Он не мог терпеть дольше этой тоски и одиночества.
Он лег на лавку, привернув огонь, но думы все-таки лезли в голову. Базар, взволновавший его и уже, было, забытый, вновь ожил во всех мелочах.
Канашева опять придавила глыба непомерной тоски. Такие минуты находили на него редко. Он никому про них не сказывал, – уединяясь, выпивал стакан хмельного, и мало-помалу одурь проходила. Но теперь он почуял всем нутром, что не поможет и это, и лежал смирно, не шевелясь. С некоторых пор Канашев стал задумываться и тосковать.
Пуржить стало еще с вечера. Вскоре пурга расшалилась настолько, что перелески скрылись из глаз, а деревни исчезли за снежной мутью. То приходили последние буйства зимы. Сверху наискось падала крупа, снизу подирало. И крупа и поземка крутились на ветру.
Канашев под вой ветра за стенами читал про страдание святого Иова. Сегодня была суббота. Хмель пропал после бани. От Канашева пахло паром, березовым веником и потом. В жарко натопленной сторожке пыхтел самовар. Сын Иван лежал на печи и курил, свесив голову.
– «Наг я вышел из чрева матери моей, наг и возвращусь. Господь дал, господь и взял, да будет благословенно имя господне», – журчали слова Канашева.
Книга Иова за последние месяцы стала его излюбленным чтением. Иов был столпом, выдержавшим все напасти. Хотелось Канашеву в это целиком поверить. История Иова была чудодейственна и неописуемо трогательна. Иов потерял хозяйственное могущество, скот, дома и родню, но не поступился своим богомыслием в угоду недругам, которые не верили в его твердость.
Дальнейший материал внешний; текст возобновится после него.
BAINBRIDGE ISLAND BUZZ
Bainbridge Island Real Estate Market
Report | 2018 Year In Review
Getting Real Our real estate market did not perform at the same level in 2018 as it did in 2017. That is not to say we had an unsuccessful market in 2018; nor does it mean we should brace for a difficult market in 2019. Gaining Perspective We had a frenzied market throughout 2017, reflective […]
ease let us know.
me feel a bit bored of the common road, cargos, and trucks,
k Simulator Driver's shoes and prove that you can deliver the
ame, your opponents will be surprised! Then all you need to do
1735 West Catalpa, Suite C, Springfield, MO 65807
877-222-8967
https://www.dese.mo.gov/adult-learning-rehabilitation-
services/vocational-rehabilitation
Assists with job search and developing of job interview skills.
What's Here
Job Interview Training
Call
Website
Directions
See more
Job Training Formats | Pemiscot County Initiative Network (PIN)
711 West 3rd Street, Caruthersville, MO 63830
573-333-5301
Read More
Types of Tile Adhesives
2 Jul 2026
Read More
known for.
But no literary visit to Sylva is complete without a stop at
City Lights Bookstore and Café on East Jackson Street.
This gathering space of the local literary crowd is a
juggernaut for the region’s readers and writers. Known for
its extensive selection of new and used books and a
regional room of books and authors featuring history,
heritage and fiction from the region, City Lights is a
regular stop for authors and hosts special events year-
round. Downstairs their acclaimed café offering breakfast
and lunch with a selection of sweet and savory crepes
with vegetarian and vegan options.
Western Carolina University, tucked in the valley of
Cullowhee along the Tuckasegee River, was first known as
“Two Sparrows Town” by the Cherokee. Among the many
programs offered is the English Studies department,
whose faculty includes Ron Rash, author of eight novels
А эта твердость и спасла его.
Каждый раз с нескрываемым волнением подходил Канашев к тому месту, где Иов, лежа на гнойнище, нищ, обездолен и одинок, все-таки славит бога и порицает маловеров. В этом месте Канашев потрясаем был до основ души. Каждый раз он останавливался, переводил дух и только после этого продолжал чтение. А когда кончал всю историю – вздыхал с облегчением и долго-долго сидел в раздумье, сложа руки на толстой книге. Всякий раз чтение преображало его, и он принимался за дело успокоенным, воздерживаясь от ропота. Дело он почитал своим призванием, невзирая на испытания судьбы и преклонные лета. Служение делу, которое вырывали у него, он возвел в подвиг, равный смирению древнего патриарха. И оттого все, что делалось кругом, он считал ошибкой, за которую расплачивается он, – трудолюб и испытанник.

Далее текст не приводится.